WORK ORDER: Copy out all the lines of the data that hold the word "Spider".

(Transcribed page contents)
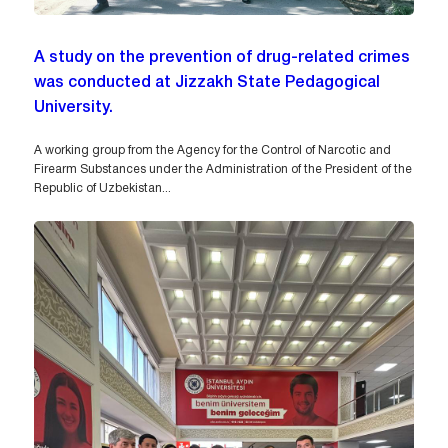
A study on the prevention of drug-related crimes
was conducted at Jizzakh State Pedagogical
University.
A working group from the Agency for the Control of Narcotic and
Firearm Substances under the Administration of the President of the
Republic of Uzbekistan...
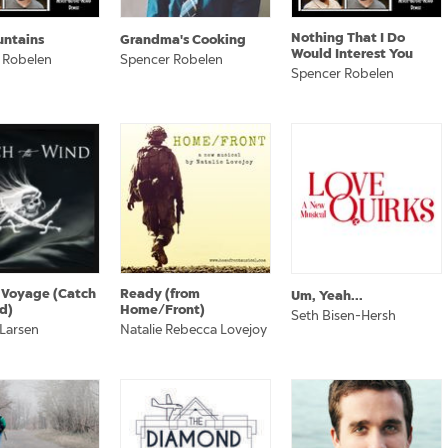
Nothing That I Do
untains
Grandma's Cooking
Would Interest You
 Robelen
Spencer Robelen
Spencer Robelen
 Voyage (Catch
Ready (from
Um, Yeah...
d)
Home/Front)
Seth Bisen-Hersh
 Larsen
Natalie Rebecca Lovejoy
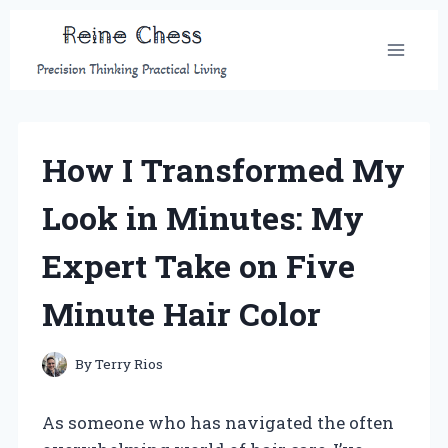
Skip
to
content
How I Transformed My
Look in Minutes: My
Expert Take on Five
Minute Hair Color
By
Terry Rios
As someone who has navigated the often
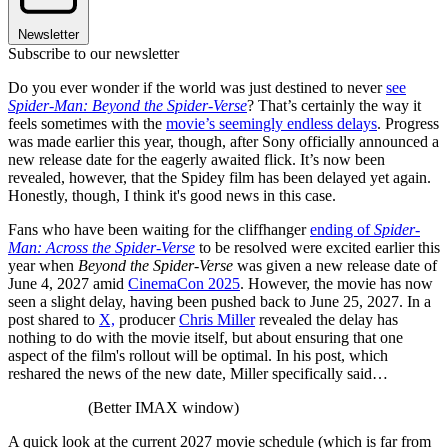
Newsletter
Subscribe to our newsletter
Do you ever wonder if the world was just destined to never
see
Spider-Man: Beyond the Spider-Verse
? That’s certainly the way it
feels sometimes with the
movie’s seemingly endless delays
. Progress
was made earlier this year, though, after Sony officially announced a
new release date for the eagerly awaited flick. It’s now been
revealed, however, that the Spidey film has been delayed yet again.
Honestly, though, I think it's good news in this case.
Fans who have been waiting for the cliffhanger
ending of
Spider-
Man: Across the Spider-Verse
to be resolved were excited earlier this
year when
Beyond the Spider-Verse
was given a new release date of
June 4, 2027 amid
CinemaCon 2025
. However, the movie has now
seen a slight delay, having been pushed back to June 25, 2027. In a
post shared to
X,
producer
Chris Miller
revealed the delay has
nothing to do with the movie itself, but about ensuring that one
aspect of the film's rollout will be optimal. In his post, which
reshared the news of the new date, Miller specifically said…
(Better IMAX window)
A quick look at the current 2027 movie schedule (which is far from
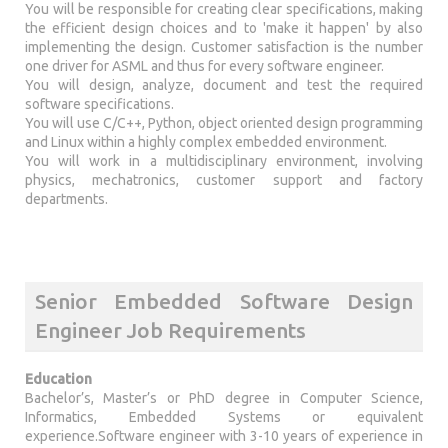
You will be responsible for creating clear specifications, making
the efficient design choices and to 'make it happen' by also
implementing the design. Customer satisfaction is the number
one driver for ASML and thus for every software engineer.
You will design, analyze, document and test the required
software specifications.
You will use C/C++, Python, object oriented design programming
and Linux within a highly complex embedded environment.
You will work in a multidisciplinary environment, involving
physics, mechatronics, customer support and factory
departments.
Senior Embedded Software Design
Engineer Job Requirements
Education
Bachelor’s, Master’s or PhD degree in Computer Science,
Informatics, Embedded Systems or equivalent
experience.Software engineer with 3-10 years of experience in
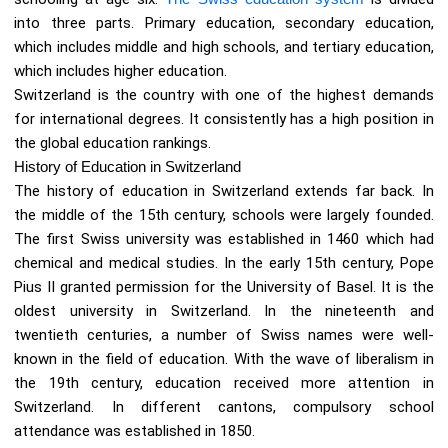
into three parts. Primary education, secondary education,
which includes middle and high schools, and tertiary education,
which includes higher education.
Switzerland is the country with one of the highest demands
for international degrees. It consistently has a high position in
the global education rankings.
History of Education in Switzerland
The history of education in Switzerland extends far back. In
the middle of the 15th century, schools were largely founded.
The first Swiss university was established in 1460 which had
chemical and medical studies. In the early 15th century, Pope
Pius II granted permission for the University of Basel. It is the
oldest university in Switzerland. In the nineteenth and
twentieth centuries, a number of Swiss names were well-
known in the field of education. With the wave of liberalism in
the 19th century, education received more attention in
Switzerland. In different cantons, compulsory school
attendance was established in 1850.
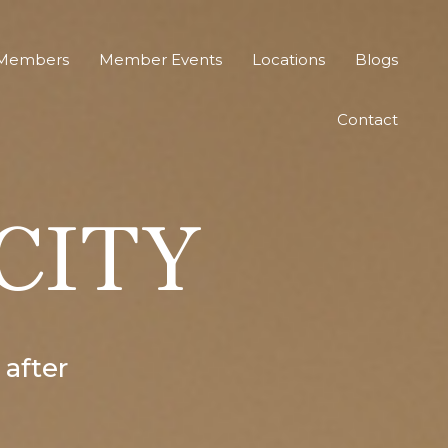
Members
Member Events
Locations
Blogs
Contact
 CITY
 after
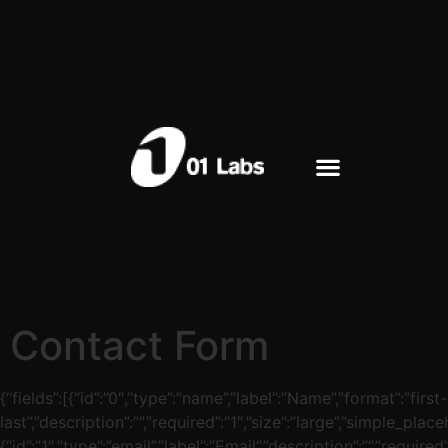
Contact Form
{“fields”:[{“id”:”0″,”type”:”name”,”label”:”Name”,”format”:”first-
last”,”description”:””,”required”:”1″,”size”:”large”,”simple_place
{“id”:”1″,”type”:”email”,”label”:”Email”,”description”:””,”required”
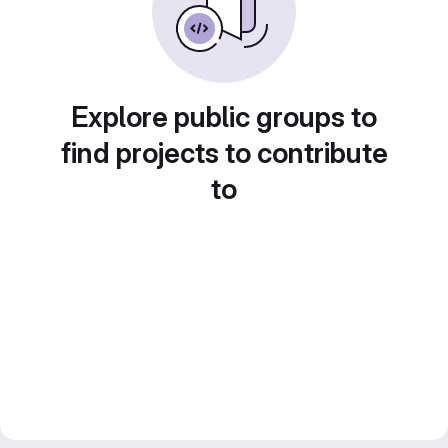
Explore public groups to
find projects to contribute
to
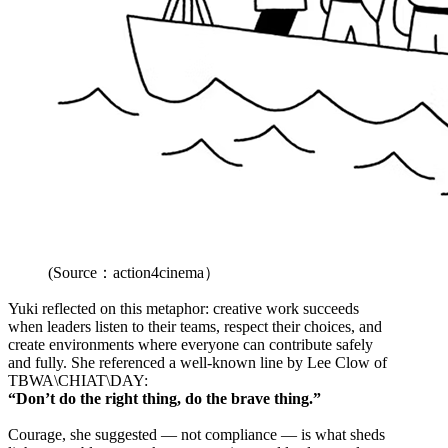
(Source：action4cinema）
Yuki reflected on this metaphor: creative work succeeds
when leaders listen to their teams, respect their choices, and
create environments where everyone can contribute safely
and fully. She referenced a well-known line by Lee Clow of
TBWA\CHIAT\DAY:
“Don’t do the right thing, do the brave thing.”
Courage, she suggested — not compliance — is what sheds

RESULT:
Spider-Man: Beyond the Spider-Verse
Spider-
Man: Across the Spider-Verse
Beyond the Spider-Verse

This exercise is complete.